In dieser langen Radtour geht es in der ersten Etappe von Westerbeck aus über Dannenbüttel zum Tankumsee. 

Foto: Dirk Kühn

Ein Tigerkäfig in der Heide? Der Blutige Knochen im Großen Moor? Was ist da los in der Heide? Antworten darauf liefert der große Sassenburg-Rundkurs – eine Fahrradtour durch Heide, Moor und Sand, die auf gut 50 Kilometern alle Orte der Gemeinde Sassenburg verbindet und die es erst seit 2018 gibt – dank der Arbeitsgemeinschaft Radwegebau, der Kommune und der EU, die den Ausbau und die Beschilderung finanziert haben.

Anmoderation Radtour GF Sassenburg Dirk Kühn

Start und Ziel

Zugegeben, der Rundkurs ist für einen Familienausflug relativ lang, aber dank des leichten Geländes, die einzige Steigung führt auf den Damm des Elbeseitenkanals, ist sie auch für Kinder zu schaffen.
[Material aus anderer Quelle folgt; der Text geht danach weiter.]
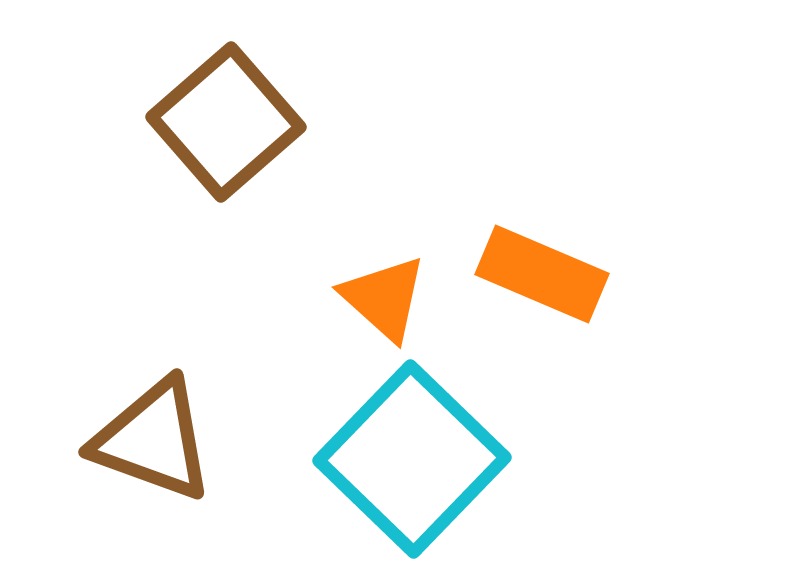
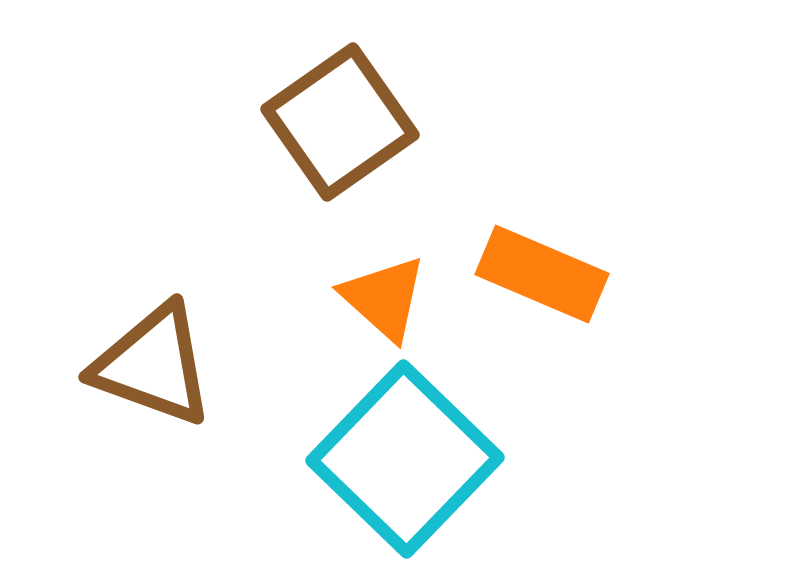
brown square: moved 114 px right; rotated 6 degrees clockwise
brown triangle: moved 75 px up
cyan square: moved 7 px left
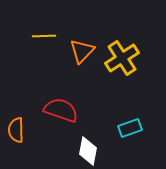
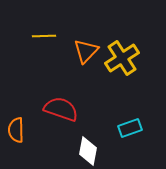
orange triangle: moved 4 px right
red semicircle: moved 1 px up
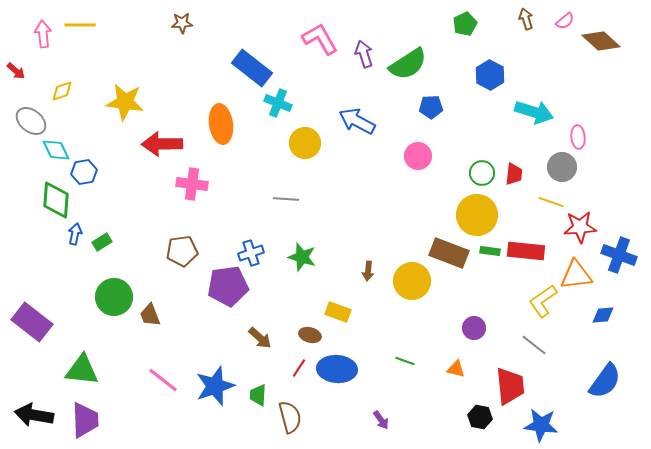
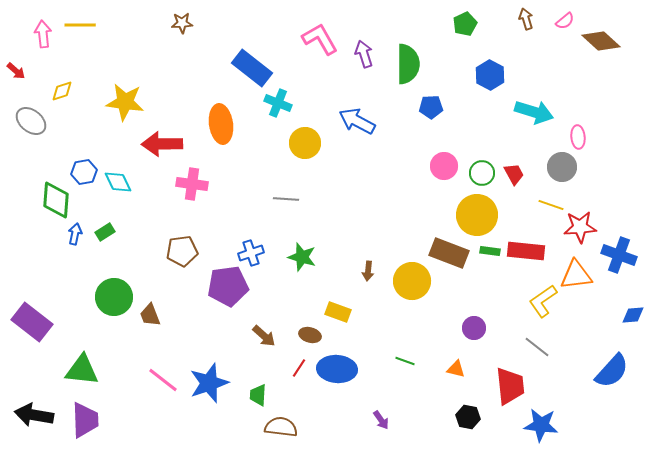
green semicircle at (408, 64): rotated 57 degrees counterclockwise
cyan diamond at (56, 150): moved 62 px right, 32 px down
pink circle at (418, 156): moved 26 px right, 10 px down
red trapezoid at (514, 174): rotated 35 degrees counterclockwise
yellow line at (551, 202): moved 3 px down
green rectangle at (102, 242): moved 3 px right, 10 px up
blue diamond at (603, 315): moved 30 px right
brown arrow at (260, 338): moved 4 px right, 2 px up
gray line at (534, 345): moved 3 px right, 2 px down
blue semicircle at (605, 381): moved 7 px right, 10 px up; rotated 6 degrees clockwise
blue star at (215, 386): moved 6 px left, 3 px up
brown semicircle at (290, 417): moved 9 px left, 10 px down; rotated 68 degrees counterclockwise
black hexagon at (480, 417): moved 12 px left
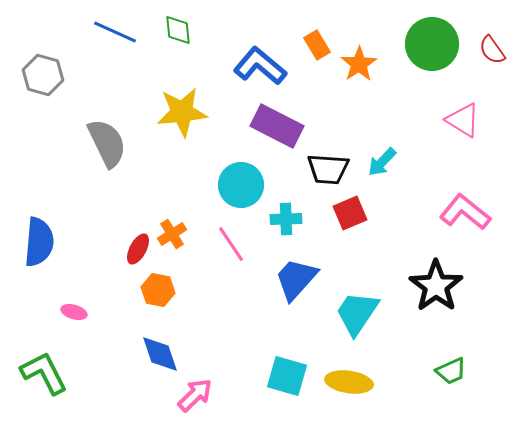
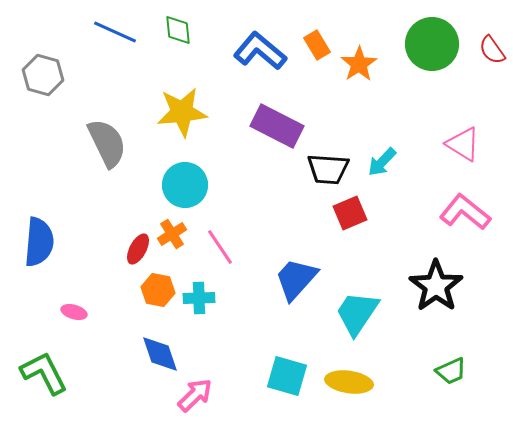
blue L-shape: moved 15 px up
pink triangle: moved 24 px down
cyan circle: moved 56 px left
cyan cross: moved 87 px left, 79 px down
pink line: moved 11 px left, 3 px down
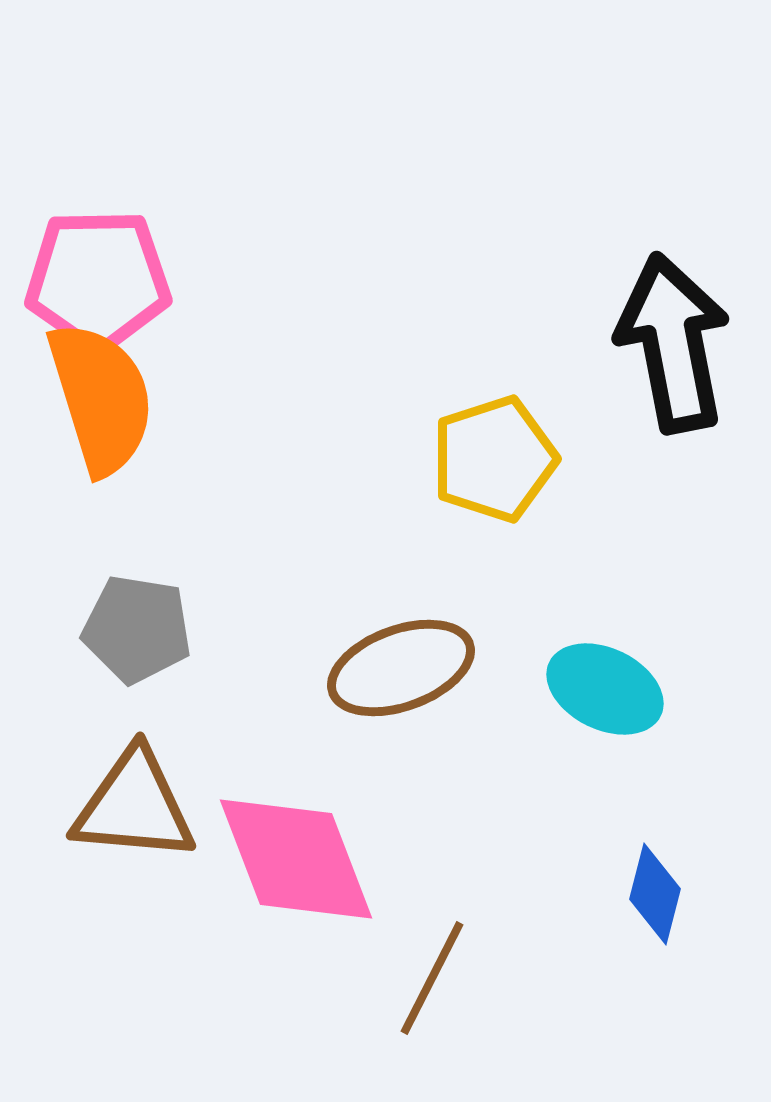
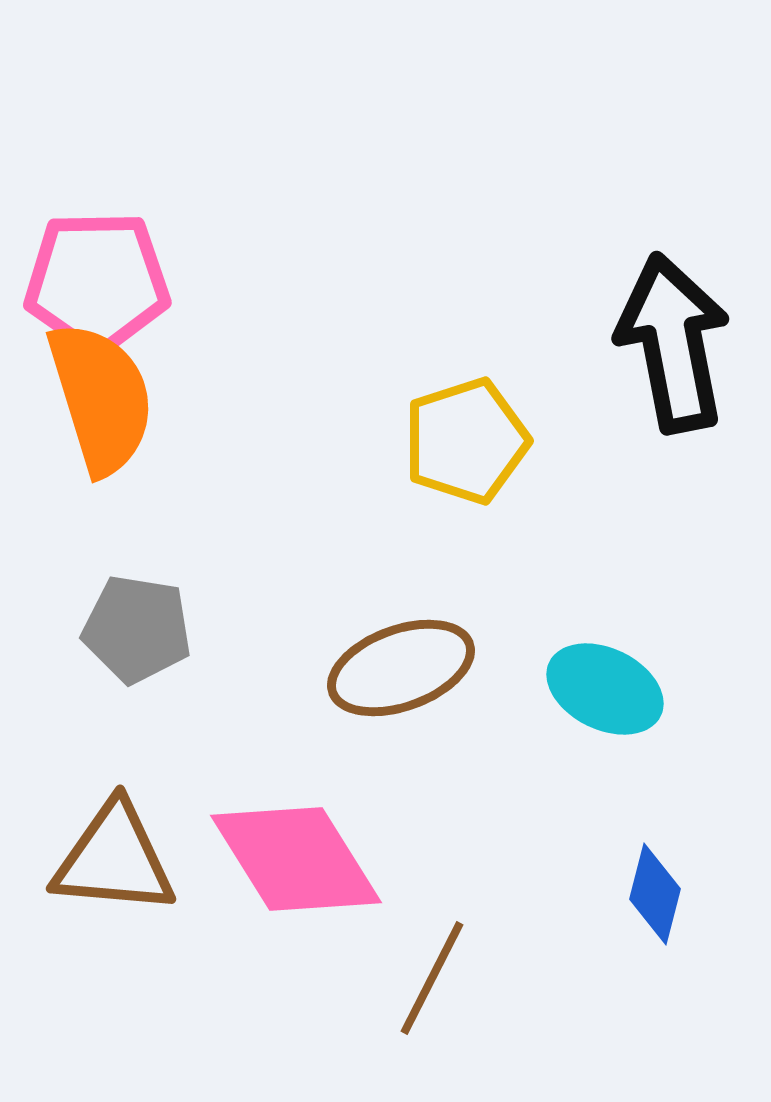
pink pentagon: moved 1 px left, 2 px down
yellow pentagon: moved 28 px left, 18 px up
brown triangle: moved 20 px left, 53 px down
pink diamond: rotated 11 degrees counterclockwise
Auch lässt sie sich beliebig verkürzen und an einem anderen Wochenende beispielsweise fortsetzen. Idealer Start- und Zielort ist Westerbeck. Entweder am Rathaus, dort gibt es geeignete Parkplätze, oder noch besser an der Streuobstwiese am Torfwerk. Dort lässt es sich vorher oder hinterher prima picknicken und wer mag, kann noch mit der Moorbahn eine Runde drehen (unbedingt vorher klären, ob noch Plätze frei sind!). Sie fährt in unmittelbarer Nachbarschaft ab, tuckert mit sechs Kilometern je Stunde durch die Landschaft und ist nicht nur für Kinder ein besonderes Erlebnis.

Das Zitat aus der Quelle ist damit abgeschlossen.